Writing - Mental pictures and imagination.

I've been writing this morning, I don't often on a Saturday because I'm usually busy cooking but not today. I'm being taken out for lunch tomorrow as it is Father's Day so no need to create. I had time so I continued Chapter 9 of Cessation. The story is developing to my satisfaction but it struck me that what I was doing while writing was picturing the scene as it unfolded before me. I think that is why errors creep into my work. I see what is happening and need to write quickly to get down what I'm looking at. (As John Milton once said 'The mind is its own place')
I've been 'Stumbling' recently and have come across a number of pages that give out advice about being a writer. The advice is free and much of it excellent but there is one thing that crops up frequently and that is the suggestion to keep a notebook handy at all times. Really that reflects back on me trying to rapidly describe my mental pictures as I'm writing my books. There is no telling when such pictures will explode into your mind and so having a notebook handy is explainable. Another thing that works for me is poetry. Oh I know many people would say that writing and reading poetry is not 'fashionable' but one thing it does do is encourage you to focus on words. I have found that the more poetry I write the more aware I am of the sound of what I'm writing in my novels - the voice if you like.
Voice is a huge term that probably means different things to different writers. For me the way my work 'sounds' is the atmosphere I perceive when reading my words. I am aware that it is not such a good idea to define an abstract concept with another fairly abstract term but 'voice' is so much more than the audible sound of the words. It includes the feel of the situation as well so as I'm writing I am partially aware of the voice as well as the mental picture that I'm writing from at the time. It's all good fun.


The 51st State

Another chapter of 'The 51st State' is available at Venture Galleries (see below)
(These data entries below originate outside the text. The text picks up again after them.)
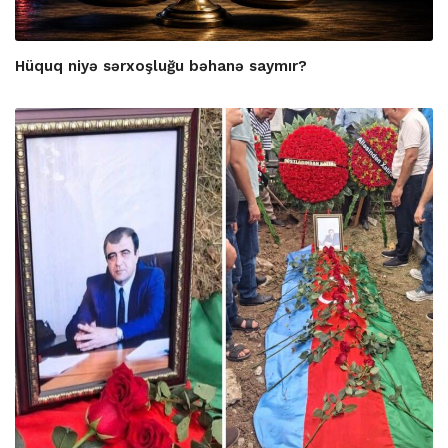
Hüquq niyə sərxoşluğu bəhanə saymır?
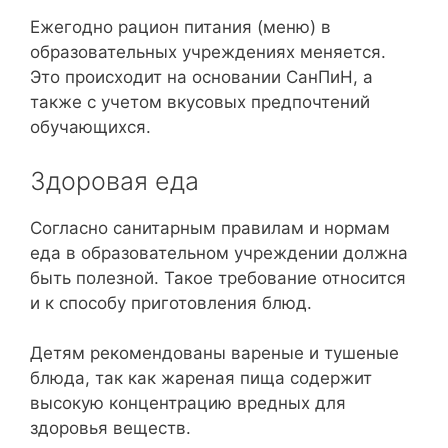
Ежегодно рацион питания (меню) в
образовательных учреждениях меняется.
Это происходит на основании СанПиН, а
также с учетом вкусовых предпочтений
обучающихся.
Здоровая еда
Согласно санитарным правилам и нормам
еда в образовательном учреждении должна
быть полезной. Такое требование относится
и к способу приготовления блюд.
Детям рекомендованы вареные и тушеные
блюда, так как жареная пища содержит
высокую концентрацию вредных для
здоровья веществ.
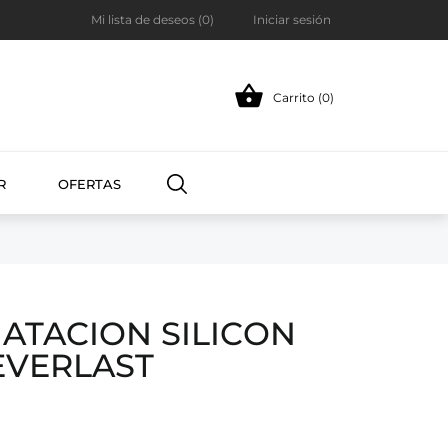
Mi lista de deseos (
0
)
Iniciar sesión

Carrito (0)
R
OFERTAS
ATACION SILICON
EVERLAST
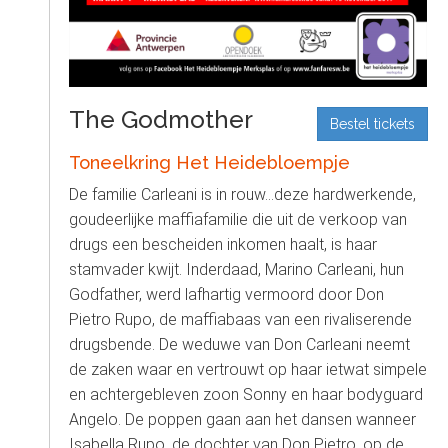
t
S
o
C
o
n
t
The Godmother
Bestel tickets
e
n
Toneelkring Het Heidebloempje
t
De familie Carleani is in rouw…deze hardwerkende,
goudeerlijke maffiafamilie die uit de verkoop van
drugs een bescheiden inkomen haalt, is haar
stamvader kwijt. Inderdaad, Marino Carleani, hun
Godfather, werd lafhartig vermoord door Don
Pietro Rupo, de maffiabaas van een rivaliserende
drugsbende. De weduwe van Don Carleani neemt
de zaken waar en vertrouwt op haar ietwat simpele
en achtergebleven zoon Sonny en haar bodyguard
Angelo. De poppen gaan aan het dansen wanneer
Isabella Rupo, de dochter van Don Pietro, op de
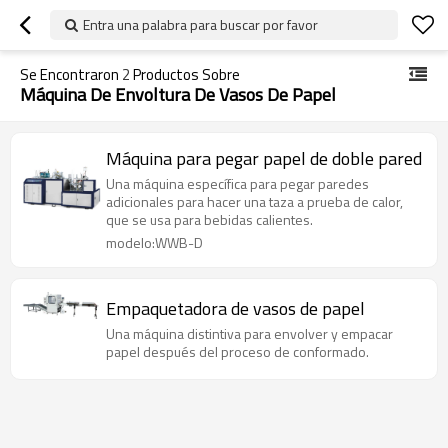
Entra una palabra para buscar por favor
Se Encontraron
2
Productos Sobre
Máquina De Envoltura De Vasos De Papel
Máquina para pegar papel de doble pared
Una máquina específica para pegar paredes
adicionales para hacer una taza a prueba de calor,
que se usa para bebidas calientes.
modelo:WWB-D
Empaquetadora de vasos de papel
Una máquina distintiva para envolver y empacar
papel después del proceso de conformado.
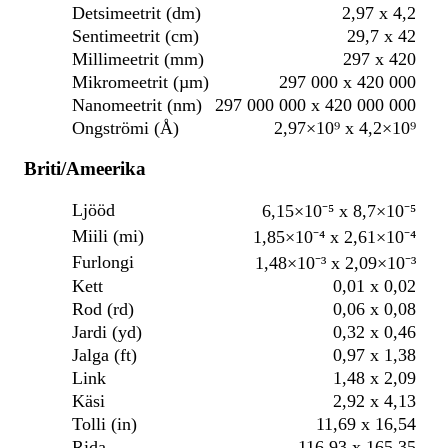
Detsimeetrit (dm)
2,97 x 4,2
Sentimeetrit (cm)
29,7 x 42
Millimeetrit (mm)
297 x 420
Mikromeetrit (µm)
297 000 x 420 000
Nanomeetrit (nm)
297 000 000 x 420 000 000
Ongströmi (Å)
2,97×10⁹ x 4,2×10⁹
Briti/Ameerika
Ljööd
6,15×10⁻⁵ x 8,7×10⁻⁵
Miili (mi)
1,85×10⁻⁴ x 2,61×10⁻⁴
Furlongi
1,48×10⁻³ x 2,09×10⁻³
Kett
0,01 x 0,02
Rod (rd)
0,06 x 0,08
Jardi (yd)
0,32 x 0,46
Jalga (ft)
0,97 x 1,38
Link
1,48 x 2,09
Käsi
2,92 x 4,13
Tolli (in)
11,69 x 16,54
Rida
116,93 x 165,35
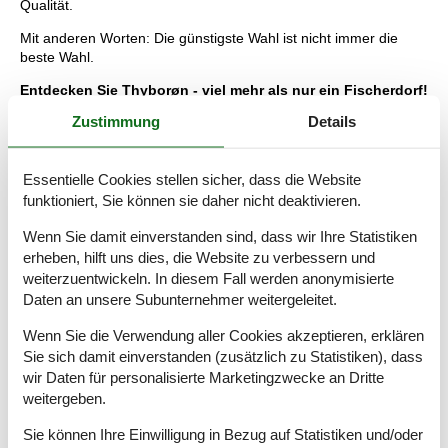
Qualität.
Mit anderen Worten: Die günstigste Wahl ist nicht immer die
beste Wahl.
Entdecken Sie Thyborøn - viel mehr als nur ein Fischerdorf!
Zustimmung
Details
Thyborøn ist viel mehr als nur ein Fischerdorf und ein Hafen!
Thyborøn ist der Ort, an dem die Nordsee und der Limfjord
aufeinandertreffen - ein einzigartiges Gebiet. Hier finden Sie
Essentielle Cookies stellen sicher, dass die Website
Erlebnisse sowohl an Land als auch auf See. Thyborøn bietet
alles, was ein Ferienparadies ausmacht. Der Hafen von
funktioniert, Sie können sie daher nicht deaktivieren.
Thyborøn, die Stadt Thyborøn und der schöne Sandstrand
Wenn Sie damit einverstanden sind, dass wir Ihre Statistiken
bilden zusammen das perfekte Urlaubsziel an der Nordsee und
am Limfjord mit der Eisenbahn VLTJ am Horizont. Und Sie sind
erheben, hilft uns dies, die Website zu verbessern und
nie mehr als 5 Minuten vom Wasser entfernt!
weiterzuentwickeln. In diesem Fall werden anonymisierte
Daten an unsere Subunternehmer weitergeleitet.
Der Urlaubsort für Geschichtsinteressierte
Wenn Sie die Verwendung aller Cookies akzeptieren, erklären
Thyborøn ist in vielerlei Hinsicht ein historisches Juwel. Der
Sie sich damit einverstanden (zusätzlich zu Statistiken), dass
schöne Sandstrand und die Dünenlandschaft von Thyborøn
wir Daten für personalisierte Marketingzwecke an Dritte
verbergen fantastische Geschichten aus dem 1. und 2.
weitergeben.
Weltkrieg. Am Strand von Thyborøn liegen zahlreiche Bunker
aus dem 2. Weltkrieg entlang der Küste. Tauchen Sie im
Sie können Ihre Einwilligung in Bezug auf Statistiken und/oder
Spionagebunker in die wilde Geschichte des Schildkrötenspions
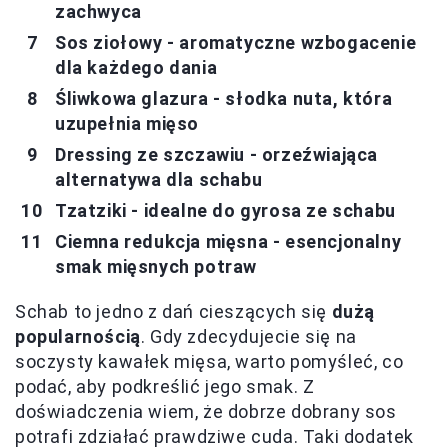
zachwyca
Sos ziołowy - aromatyczne wzbogacenie
dla każdego dania
Śliwkowa glazura - słodka nuta, która
uzupełnia mięso
Dressing ze szczawiu - orzeźwiająca
alternatywa dla schabu
Tzatziki - idealne do gyrosa ze schabu
Ciemna redukcja mięsna - esencjonalny
smak mięsnych potraw
Schab to jedno z dań cieszących się
dużą
popularnością
. Gdy zdecydujecie się na
soczysty kawałek mięsa, warto pomyśleć, co
podać, aby podkreślić jego smak. Z
doświadczenia wiem, że dobrze dobrany sos
potrafi zdziałać prawdziwe cuda. Taki dodatek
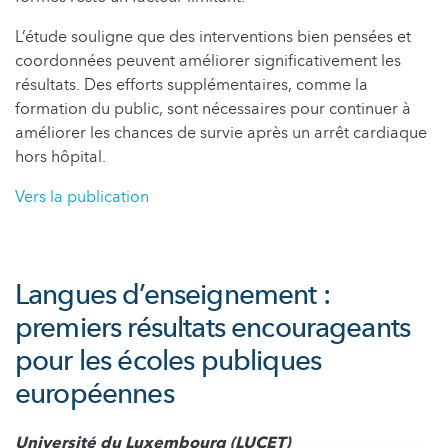
L’étude souligne que des interventions bien pensées et
coordonnées peuvent améliorer significativement les
résultats. Des efforts supplémentaires, comme la
formation du public, sont nécessaires pour continuer à
améliorer les chances de survie après un arrêt cardiaque
hors hôpital.
Vers la publication
Langues d’enseignement :
premiers résultats encourageants
pour les écoles publiques
européennes
Université du Luxembourg (LUCET)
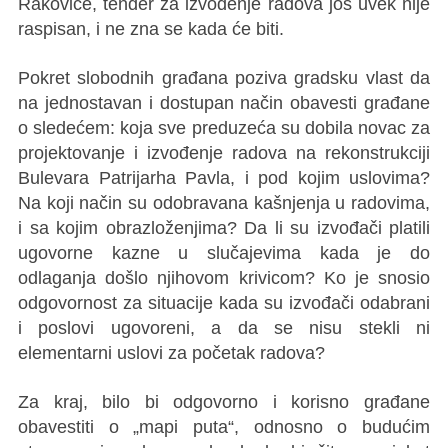
Rakovice, tender za izvođenje radova još uvek nije
raspisan, i ne zna se kada će biti.
Pokret slobodnih građana poziva gradsku vlast da
na jednostavan i dostupan način obavesti građane
o sledećem: koja sve preduzeća su dobila novac za
projektovanje i izvođenje radova na rekonstrukciji
Bulevara Patrijarha Pavla, i pod kojim uslovima?
Na koji način su odobravana kašnjenja u radovima,
i sa kojim obrazloženjima? Da li su izvođači platili
ugovorne kazne u slučajevima kada je do
odlaganja došlo njihovom krivicom? Ko je snosio
odgovornost za situacije kada su izvođači odabrani
i poslovi ugovoreni, a da se nisu stekli ni
elementarni uslovi za početak radova?
Za kraj, bilo bi odgovorno i korisno građane
obavestiti o „mapi puta“, odnosno o budućim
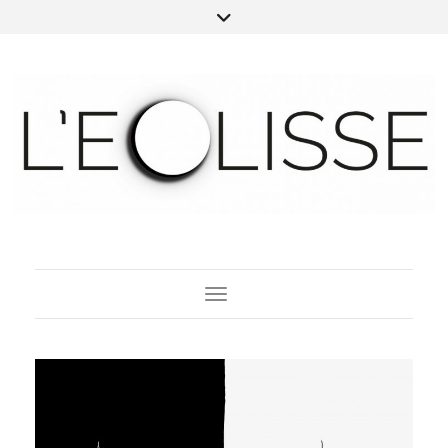
Toggle Navigation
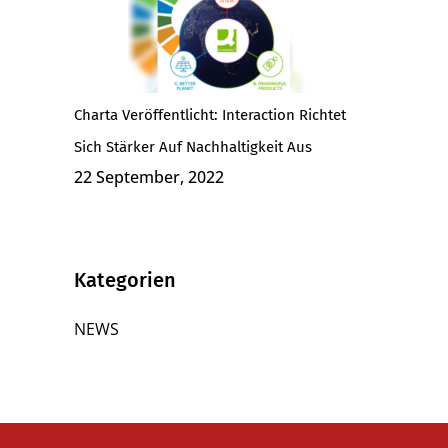
Charta Veröffentlicht: Interaction Richtet
Sich Stärker Auf Nachhaltigkeit Aus
22 September, 2022
Kategorien
NEWS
Patrick A Steele is principally an Englishman. He finds the influence that the USA enjoys within his country to be abhorrent and decides that he should research into the possibility of doing something about the ‘special relationship’ to which the two nations profess.
Patrick Steele is an accountant with training in a variety of physical skills. He has made himself a self-styled Robin Hood available to right the wrongs of society using his skills as an accountant and a man of violence.
The Gurentai, a more benevolent sub-group of the Japanese Yakuza, set Steele up with a Swiss bank account with sufficient remuneration to purchase an empty factory unit and set it up as a training facility and garage.
After persuading his Japanese companion, Takuo Sumisu and Naomi Kobayashi, to become involved, he also elicits assistance from the German and French secret services. There then ensues a variety of actions that take Patrick and his Japanese allies across Europe and eventually to the US before returning to the UK. Will the efforts of Patrick and his cronies be enough to drive a rift between the USA and the UK? Discover the outcome in ‘The 51ST State’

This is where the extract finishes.